» **TRY IT**:
Lines before the one containing "Prague Guided Stree" are excluded; print that line and every line after it through the end of the material below, exactly.

» **RECORDS FOR THIS EXERCISE**:

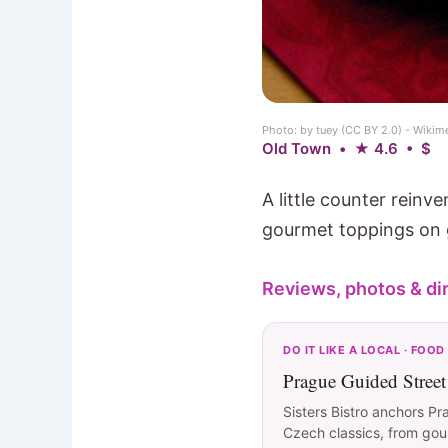
Photo: by tuey (CC BY 2.0) - Wik
Old Town • ★ 4.6 • $
A little counter rein
gourmet toppings on g
Reviews, photos & di
DO IT LIKE A LOCAL · FOOD
Prague Guided Stree
Sisters Bistro anchors Pr
Czech classics, from goula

» **TASK ANSWER**:
Prague Guided Stree
Sisters Bistro anchors Pr
Czech classics, from goula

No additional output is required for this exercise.